▶ [RECORDS FOR PROCESSING]:
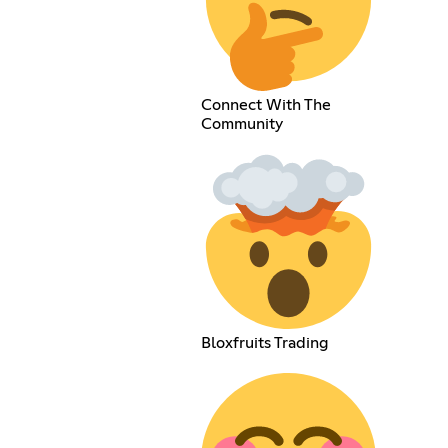
Connect With The
Community
Bloxfruits Trading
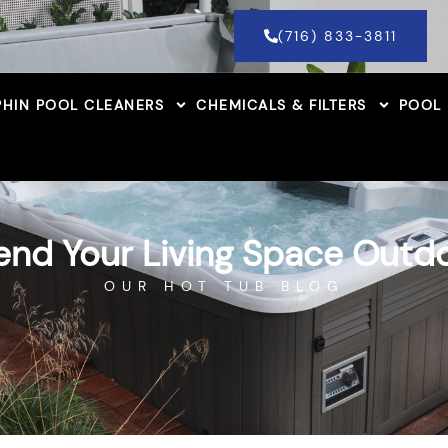
(716) 833-3811
HIN POOL CLEANERS
CHEMICALS & FILTERS
POOL
end Your Living Space Outd
OUR HOT TUB BLOG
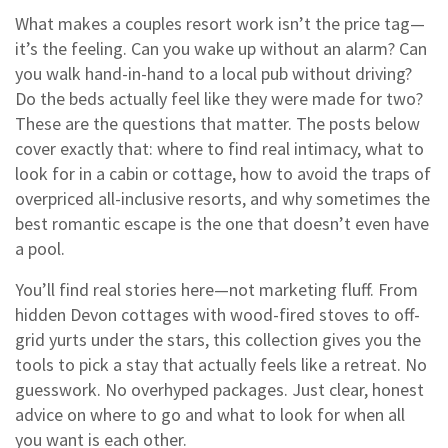
What makes a couples resort work isn’t the price tag—
it’s the feeling. Can you wake up without an alarm? Can
you walk hand-in-hand to a local pub without driving?
Do the beds actually feel like they were made for two?
These are the questions that matter. The posts below
cover exactly that: where to find real intimacy, what to
look for in a cabin or cottage, how to avoid the traps of
overpriced all-inclusive resorts, and why sometimes the
best romantic escape is the one that doesn’t even have
a pool.
You’ll find real stories here—not marketing fluff. From
hidden Devon cottages with wood-fired stoves to off-
grid yurts under the stars, this collection gives you the
tools to pick a stay that actually feels like a retreat. No
guesswork. No overhyped packages. Just clear, honest
advice on where to go and what to look for when all
you want is each other.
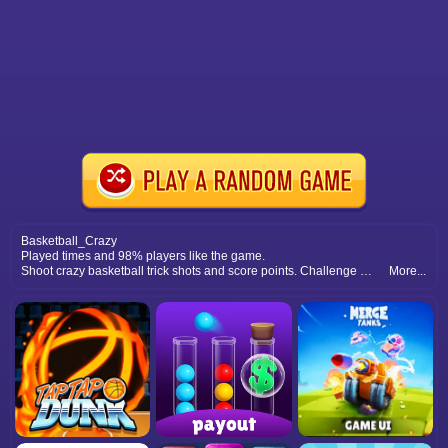
Basketball_Crazy
Played times and 98% players like the game.
Shoot crazy basketball trick shots and score points. Challenge yourself with fun hoops and exciting levels for endless basketball fun.
More...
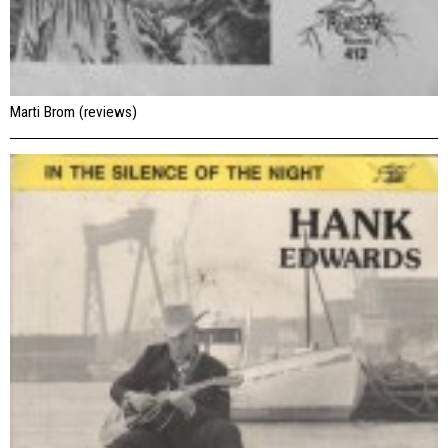
Marti Brom (reviews)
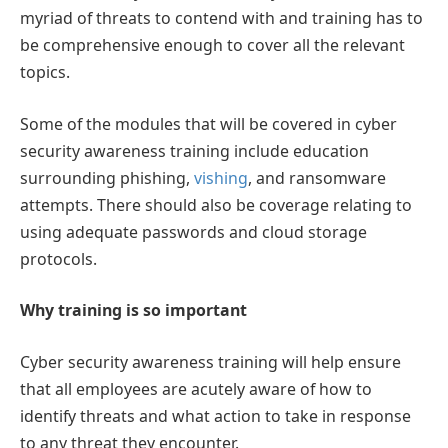
myriad of threats to contend with and training has to
be comprehensive enough to cover all the relevant
topics.
Some of the modules that will be covered in cyber
security awareness training include education
surrounding phishing,
vishing
, and ransomware
attempts. There should also be coverage relating to
using adequate passwords and cloud storage
protocols.
Why training is so important
Cyber security awareness training will help ensure
that all employees are acutely aware of how to
identify threats and what action to take in response
to any threat they encounter.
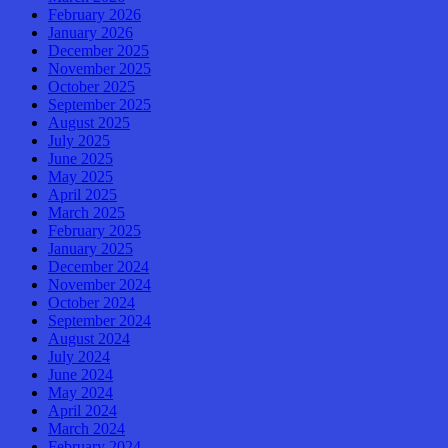
February 2026
January 2026
December 2025
November 2025
October 2025
September 2025
August 2025
July 2025
June 2025
May 2025
April 2025
March 2025
February 2025
January 2025
December 2024
November 2024
October 2024
September 2024
August 2024
July 2024
June 2024
May 2024
April 2024
March 2024
February 2024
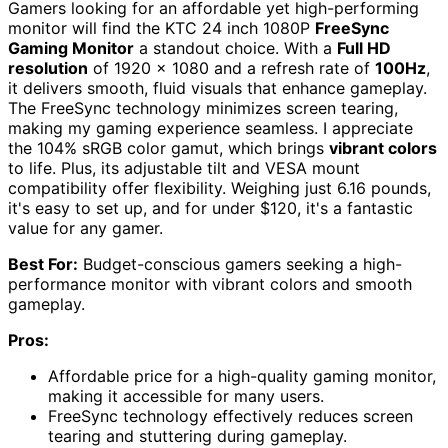
Gamers looking for an affordable yet high-performing
monitor will find the KTC 24 inch 1080P
FreeSync
Gaming Monitor
a standout choice. With a
Full HD
resolution
of 1920 x 1080 and a refresh rate of
100Hz
,
it delivers smooth, fluid visuals that enhance gameplay.
The FreeSync technology minimizes screen tearing,
making my gaming experience seamless. I appreciate
the 104% sRGB color gamut, which brings
vibrant colors
to life. Plus, its adjustable tilt and VESA mount
compatibility offer flexibility. Weighing just 6.16 pounds,
it's easy to set up, and for under $120, it's a fantastic
value for any gamer.
Best For:
Budget-conscious gamers seeking a high-
performance monitor with vibrant colors and smooth
gameplay.
Pros:
Affordable price for a high-quality gaming monitor,
making it accessible for many users.
FreeSync technology effectively reduces screen
tearing and stuttering during gameplay.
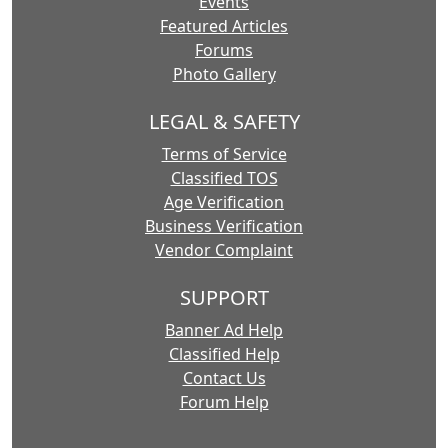
Events
Featured Articles
Forums
Photo Gallery
LEGAL & SAFETY
Terms of Service
Classified TOS
Age Verification
Business Verification
Vendor Complaint
SUPPORT
Banner Ad Help
Classified Help
Contact Us
Forum Help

▶ [PROBLEM DETAILS]: Set the lines above down again, word for word, from the first through the one containing "Marti Brom (reviews)"; pictures excluded.

▶ [SOLUTION TO THE PROBLEM]:
Connect With The
Community
Bloxfruits Trading
(716) 833-3811
HIN POOL CLEANERS
CHEMICALS & FILTERS
POOL
end Your Living Space Outd
OUR HOT TUB BLOG
What makes a couples resort work isn’t the price tag—
it’s the feeling. Can you wake up without an alarm? Can
you walk hand-in-hand to a local pub without driving?
Do the beds actually feel like they were made for two?
These are the questions that matter. The posts below
cover exactly that: where to find real intimacy, what to
look for in a cabin or cottage, how to avoid the traps of
overpriced all-inclusive resorts, and why sometimes the
best romantic escape is the one that doesn’t even have
a pool.
You’ll find real stories here—not marketing fluff. From
hidden Devon cottages with wood-fired stoves to off-
grid yurts under the stars, this collection gives you the
tools to pick a stay that actually feels like a retreat. No
guesswork. No overhyped packages. Just clear, honest
advice on where to go and what to look for when all
you want is each other.
Basketball_Crazy
Played times and 98% players like the game.
Shoot crazy basketball trick shots and score points. Challenge yourself with fun hoops and exciting levels for endless basketball fun.
More...
Marti Brom (reviews)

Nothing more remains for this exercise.